LINGKARPENA.ID | Perusahaan ternak ayam PT Silga Perkasa yang berdomisili di Jalan Pelabuhan II, Begeg, Kelurahan Sindangsari Kecamatan Lembursitu Kota Sukabumi, pada Rabu, 17 Juli 2024 melaksanakan tes urine bagi puluhan karyawan perusahaan.
Kegiatan tersebut tentunya berkat kerjasama baik dengan Badan Narkotika Nasional BNN Sukabumi, Dewan Pimpinan Pusat DPP Badan Penyuluhan Pencegahan Penanggulangan Narkotika BP3N. Tujuan dilakukan kegiatan tersebut guna mengantisipasi penyalahgunaan Narkotika di lingkungan perusahaan swasta yang ada di Kota dan Kabupaten Sukabumi.

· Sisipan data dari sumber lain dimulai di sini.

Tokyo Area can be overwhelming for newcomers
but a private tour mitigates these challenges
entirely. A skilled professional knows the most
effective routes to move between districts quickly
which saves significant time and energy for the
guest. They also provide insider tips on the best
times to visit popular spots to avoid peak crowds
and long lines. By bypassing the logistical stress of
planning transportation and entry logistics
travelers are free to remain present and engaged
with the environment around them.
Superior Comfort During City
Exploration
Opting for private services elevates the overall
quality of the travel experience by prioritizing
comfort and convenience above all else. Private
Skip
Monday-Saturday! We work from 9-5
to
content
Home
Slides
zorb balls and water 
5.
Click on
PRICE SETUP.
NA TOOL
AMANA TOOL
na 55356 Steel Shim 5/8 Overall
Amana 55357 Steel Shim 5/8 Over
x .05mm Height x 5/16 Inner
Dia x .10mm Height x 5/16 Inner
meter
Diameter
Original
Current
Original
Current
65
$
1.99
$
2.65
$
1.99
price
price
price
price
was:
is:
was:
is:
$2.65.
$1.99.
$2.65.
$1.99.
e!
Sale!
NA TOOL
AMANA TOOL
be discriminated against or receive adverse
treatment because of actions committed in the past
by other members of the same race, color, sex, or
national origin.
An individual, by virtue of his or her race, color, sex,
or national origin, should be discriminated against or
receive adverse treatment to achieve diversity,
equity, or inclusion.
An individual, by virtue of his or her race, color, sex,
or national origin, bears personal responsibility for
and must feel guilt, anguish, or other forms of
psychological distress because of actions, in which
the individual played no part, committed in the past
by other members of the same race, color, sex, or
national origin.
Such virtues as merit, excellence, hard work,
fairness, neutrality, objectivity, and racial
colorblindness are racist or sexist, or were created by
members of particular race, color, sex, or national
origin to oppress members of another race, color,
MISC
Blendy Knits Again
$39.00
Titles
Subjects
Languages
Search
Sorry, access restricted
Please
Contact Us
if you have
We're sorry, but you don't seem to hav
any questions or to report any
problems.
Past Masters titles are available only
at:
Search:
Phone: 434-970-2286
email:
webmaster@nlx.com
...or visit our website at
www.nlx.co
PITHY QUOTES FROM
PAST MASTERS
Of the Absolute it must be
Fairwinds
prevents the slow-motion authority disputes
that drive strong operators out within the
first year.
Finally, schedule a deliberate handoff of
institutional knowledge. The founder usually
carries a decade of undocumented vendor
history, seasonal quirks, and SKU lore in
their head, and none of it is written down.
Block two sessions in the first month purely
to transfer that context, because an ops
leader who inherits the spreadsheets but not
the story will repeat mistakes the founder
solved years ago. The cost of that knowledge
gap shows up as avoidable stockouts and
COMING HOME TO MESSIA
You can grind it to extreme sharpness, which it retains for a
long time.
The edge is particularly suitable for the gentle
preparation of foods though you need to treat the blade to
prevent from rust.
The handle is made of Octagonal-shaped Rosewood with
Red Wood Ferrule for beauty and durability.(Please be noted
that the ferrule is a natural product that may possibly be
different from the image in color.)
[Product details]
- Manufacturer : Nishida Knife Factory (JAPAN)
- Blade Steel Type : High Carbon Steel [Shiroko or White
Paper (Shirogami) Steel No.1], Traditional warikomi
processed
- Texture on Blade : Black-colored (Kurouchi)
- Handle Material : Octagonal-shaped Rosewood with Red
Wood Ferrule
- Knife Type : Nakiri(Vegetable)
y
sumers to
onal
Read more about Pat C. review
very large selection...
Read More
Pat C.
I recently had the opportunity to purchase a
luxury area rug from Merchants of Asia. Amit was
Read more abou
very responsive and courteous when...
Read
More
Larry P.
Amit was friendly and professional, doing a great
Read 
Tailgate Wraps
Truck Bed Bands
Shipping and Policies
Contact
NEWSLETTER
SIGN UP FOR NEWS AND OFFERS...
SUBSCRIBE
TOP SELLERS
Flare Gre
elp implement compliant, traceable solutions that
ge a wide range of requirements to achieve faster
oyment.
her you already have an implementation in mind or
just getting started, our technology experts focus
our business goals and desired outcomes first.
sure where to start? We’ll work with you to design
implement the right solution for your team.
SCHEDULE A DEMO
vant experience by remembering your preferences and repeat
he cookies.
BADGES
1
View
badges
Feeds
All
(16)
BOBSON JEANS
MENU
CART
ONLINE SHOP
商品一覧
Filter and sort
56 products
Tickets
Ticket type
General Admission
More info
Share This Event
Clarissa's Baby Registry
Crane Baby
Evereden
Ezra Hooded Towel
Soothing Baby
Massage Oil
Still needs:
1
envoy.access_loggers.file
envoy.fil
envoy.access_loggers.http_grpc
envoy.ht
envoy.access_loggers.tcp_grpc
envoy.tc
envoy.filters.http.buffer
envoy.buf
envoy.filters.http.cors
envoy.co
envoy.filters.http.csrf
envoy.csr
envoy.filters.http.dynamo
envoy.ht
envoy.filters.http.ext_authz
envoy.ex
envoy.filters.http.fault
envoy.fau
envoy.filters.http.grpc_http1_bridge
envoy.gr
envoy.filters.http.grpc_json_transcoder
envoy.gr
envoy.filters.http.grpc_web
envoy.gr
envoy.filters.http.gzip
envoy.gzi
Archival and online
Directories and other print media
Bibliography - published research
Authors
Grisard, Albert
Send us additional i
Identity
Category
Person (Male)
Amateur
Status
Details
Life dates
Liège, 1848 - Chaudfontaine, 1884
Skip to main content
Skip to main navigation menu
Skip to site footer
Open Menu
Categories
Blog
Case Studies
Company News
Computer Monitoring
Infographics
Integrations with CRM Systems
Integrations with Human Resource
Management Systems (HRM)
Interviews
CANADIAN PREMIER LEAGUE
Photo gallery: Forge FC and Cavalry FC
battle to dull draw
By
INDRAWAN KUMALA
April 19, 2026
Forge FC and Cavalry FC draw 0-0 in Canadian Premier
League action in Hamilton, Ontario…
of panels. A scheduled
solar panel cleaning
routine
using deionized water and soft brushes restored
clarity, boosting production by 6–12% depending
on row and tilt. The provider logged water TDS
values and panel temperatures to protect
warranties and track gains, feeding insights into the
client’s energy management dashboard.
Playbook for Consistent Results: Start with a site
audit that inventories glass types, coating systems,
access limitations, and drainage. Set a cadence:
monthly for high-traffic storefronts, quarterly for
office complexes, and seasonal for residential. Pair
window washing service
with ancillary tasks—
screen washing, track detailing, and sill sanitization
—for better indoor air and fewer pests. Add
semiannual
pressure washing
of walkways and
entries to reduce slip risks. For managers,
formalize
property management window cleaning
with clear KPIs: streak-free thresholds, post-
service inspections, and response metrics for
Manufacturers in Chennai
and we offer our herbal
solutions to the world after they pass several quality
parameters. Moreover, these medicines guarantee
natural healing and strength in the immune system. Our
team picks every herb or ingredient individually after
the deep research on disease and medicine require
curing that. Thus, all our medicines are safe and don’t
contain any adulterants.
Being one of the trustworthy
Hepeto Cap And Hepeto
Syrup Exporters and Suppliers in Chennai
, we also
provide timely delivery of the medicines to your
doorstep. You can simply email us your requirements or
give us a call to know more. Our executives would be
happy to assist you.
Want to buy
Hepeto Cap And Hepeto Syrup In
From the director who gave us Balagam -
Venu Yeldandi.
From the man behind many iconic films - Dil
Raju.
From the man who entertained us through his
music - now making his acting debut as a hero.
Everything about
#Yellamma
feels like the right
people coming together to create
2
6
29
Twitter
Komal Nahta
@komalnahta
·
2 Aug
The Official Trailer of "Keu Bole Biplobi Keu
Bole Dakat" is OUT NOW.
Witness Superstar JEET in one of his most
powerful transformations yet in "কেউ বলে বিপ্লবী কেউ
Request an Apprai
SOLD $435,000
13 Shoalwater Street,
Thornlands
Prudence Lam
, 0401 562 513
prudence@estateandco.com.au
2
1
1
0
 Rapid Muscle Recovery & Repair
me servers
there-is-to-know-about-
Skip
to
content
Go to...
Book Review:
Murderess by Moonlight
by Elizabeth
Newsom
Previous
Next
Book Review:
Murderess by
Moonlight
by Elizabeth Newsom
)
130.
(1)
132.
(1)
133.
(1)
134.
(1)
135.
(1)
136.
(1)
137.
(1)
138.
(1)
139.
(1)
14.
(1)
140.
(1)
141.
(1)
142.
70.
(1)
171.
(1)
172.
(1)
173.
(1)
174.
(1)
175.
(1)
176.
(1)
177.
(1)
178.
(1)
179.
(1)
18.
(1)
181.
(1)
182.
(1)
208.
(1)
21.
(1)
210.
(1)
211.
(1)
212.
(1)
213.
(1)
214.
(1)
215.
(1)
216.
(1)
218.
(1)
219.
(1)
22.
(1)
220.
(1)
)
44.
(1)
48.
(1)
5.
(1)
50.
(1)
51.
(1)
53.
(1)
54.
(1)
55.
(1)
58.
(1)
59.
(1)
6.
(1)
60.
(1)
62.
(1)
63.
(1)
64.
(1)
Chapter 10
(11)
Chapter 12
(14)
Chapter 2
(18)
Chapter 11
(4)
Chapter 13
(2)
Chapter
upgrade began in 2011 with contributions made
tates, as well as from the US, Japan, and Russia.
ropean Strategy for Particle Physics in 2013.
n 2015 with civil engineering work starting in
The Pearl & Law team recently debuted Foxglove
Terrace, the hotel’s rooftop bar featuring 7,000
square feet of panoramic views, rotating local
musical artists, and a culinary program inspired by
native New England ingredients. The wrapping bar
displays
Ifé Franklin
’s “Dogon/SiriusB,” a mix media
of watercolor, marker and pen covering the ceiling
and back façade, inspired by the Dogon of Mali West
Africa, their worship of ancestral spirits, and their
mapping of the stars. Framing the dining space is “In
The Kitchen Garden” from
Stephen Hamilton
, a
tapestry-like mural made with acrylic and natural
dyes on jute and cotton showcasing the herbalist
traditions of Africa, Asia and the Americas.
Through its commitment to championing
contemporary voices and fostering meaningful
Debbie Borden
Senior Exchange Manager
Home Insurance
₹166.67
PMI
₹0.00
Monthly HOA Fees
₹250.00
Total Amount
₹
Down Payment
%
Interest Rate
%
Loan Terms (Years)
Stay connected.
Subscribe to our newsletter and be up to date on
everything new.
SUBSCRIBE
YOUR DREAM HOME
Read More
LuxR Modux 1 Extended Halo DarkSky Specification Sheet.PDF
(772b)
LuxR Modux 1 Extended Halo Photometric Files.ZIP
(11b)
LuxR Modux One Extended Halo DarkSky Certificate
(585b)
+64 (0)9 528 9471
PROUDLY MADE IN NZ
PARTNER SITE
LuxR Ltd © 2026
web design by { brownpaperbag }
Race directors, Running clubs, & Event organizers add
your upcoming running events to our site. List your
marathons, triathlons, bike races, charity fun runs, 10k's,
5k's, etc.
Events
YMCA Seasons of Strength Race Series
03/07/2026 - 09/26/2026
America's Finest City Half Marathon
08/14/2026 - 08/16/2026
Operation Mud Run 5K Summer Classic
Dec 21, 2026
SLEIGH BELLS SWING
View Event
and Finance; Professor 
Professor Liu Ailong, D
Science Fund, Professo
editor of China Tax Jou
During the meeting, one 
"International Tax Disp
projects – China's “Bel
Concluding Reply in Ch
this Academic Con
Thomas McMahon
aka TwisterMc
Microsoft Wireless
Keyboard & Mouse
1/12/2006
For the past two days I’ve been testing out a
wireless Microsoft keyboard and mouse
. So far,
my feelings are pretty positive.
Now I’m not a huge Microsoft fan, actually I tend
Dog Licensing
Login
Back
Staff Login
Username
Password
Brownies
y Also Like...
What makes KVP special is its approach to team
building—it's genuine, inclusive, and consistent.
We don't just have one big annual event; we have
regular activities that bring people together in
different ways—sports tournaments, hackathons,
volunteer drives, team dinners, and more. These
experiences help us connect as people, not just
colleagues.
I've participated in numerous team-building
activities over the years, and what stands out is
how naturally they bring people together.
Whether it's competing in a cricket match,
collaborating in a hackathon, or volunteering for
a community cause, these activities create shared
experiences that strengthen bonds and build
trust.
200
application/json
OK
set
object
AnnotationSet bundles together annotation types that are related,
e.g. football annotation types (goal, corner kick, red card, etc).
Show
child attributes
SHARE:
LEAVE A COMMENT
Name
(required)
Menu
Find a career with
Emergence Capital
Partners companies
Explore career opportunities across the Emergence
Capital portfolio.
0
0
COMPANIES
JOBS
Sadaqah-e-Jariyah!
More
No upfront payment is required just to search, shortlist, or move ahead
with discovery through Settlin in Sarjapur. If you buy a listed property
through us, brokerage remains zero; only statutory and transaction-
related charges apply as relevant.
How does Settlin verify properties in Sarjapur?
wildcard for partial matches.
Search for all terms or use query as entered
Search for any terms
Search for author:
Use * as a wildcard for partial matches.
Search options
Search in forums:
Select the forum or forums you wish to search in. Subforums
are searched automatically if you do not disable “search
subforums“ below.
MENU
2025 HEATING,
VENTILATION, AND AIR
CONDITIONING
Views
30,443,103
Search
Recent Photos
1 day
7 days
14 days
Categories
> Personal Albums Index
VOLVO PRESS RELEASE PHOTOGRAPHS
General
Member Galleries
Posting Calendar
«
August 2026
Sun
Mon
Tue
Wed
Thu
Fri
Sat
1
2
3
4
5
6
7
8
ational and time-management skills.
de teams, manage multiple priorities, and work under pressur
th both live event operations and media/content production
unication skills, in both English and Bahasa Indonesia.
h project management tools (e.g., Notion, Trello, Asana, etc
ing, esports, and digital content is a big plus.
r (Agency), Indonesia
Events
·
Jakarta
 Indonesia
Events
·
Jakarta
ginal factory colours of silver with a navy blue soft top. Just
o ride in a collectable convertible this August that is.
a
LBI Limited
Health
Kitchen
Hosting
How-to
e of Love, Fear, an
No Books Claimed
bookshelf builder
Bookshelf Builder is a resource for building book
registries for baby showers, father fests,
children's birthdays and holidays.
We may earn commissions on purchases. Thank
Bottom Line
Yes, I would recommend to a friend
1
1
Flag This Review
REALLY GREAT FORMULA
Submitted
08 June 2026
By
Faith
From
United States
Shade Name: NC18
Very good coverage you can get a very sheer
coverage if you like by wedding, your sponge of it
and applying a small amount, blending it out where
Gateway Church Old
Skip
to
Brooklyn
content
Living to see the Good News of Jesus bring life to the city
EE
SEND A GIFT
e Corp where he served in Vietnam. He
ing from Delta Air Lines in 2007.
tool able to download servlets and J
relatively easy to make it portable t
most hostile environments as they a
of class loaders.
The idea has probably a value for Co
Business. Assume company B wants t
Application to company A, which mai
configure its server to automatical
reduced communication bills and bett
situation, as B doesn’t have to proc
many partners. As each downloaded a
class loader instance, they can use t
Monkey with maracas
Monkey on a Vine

Disela sela kegiatan, Kepala BNN Sukabumi Sudirman menjelaskan kepada awak media di lokasi, PT Silga Perkasa hari ini sudah melaksanakan Intruksi Presiden. Menurutnya ini merupakan salah satu responsif perusahaan yang ada di Kota Sukabumi yang sudah melaksanakan deteksi dini (tes urine) penyalah gunaan narkoba.
“Ya kami intinya melaksanakan Intuksi Presiden (Inpres) Nomor 2 tahun 2020. Dimana kami bisa melakukan sosisialisasi di seleuruh instansi, baik instansi pemerintah, pendidikan maupun swasta. Jadi, sebagai deteksi dini kita lakukan sosialisasi dan tes urine,” jelas Sudirman kepada wartawan.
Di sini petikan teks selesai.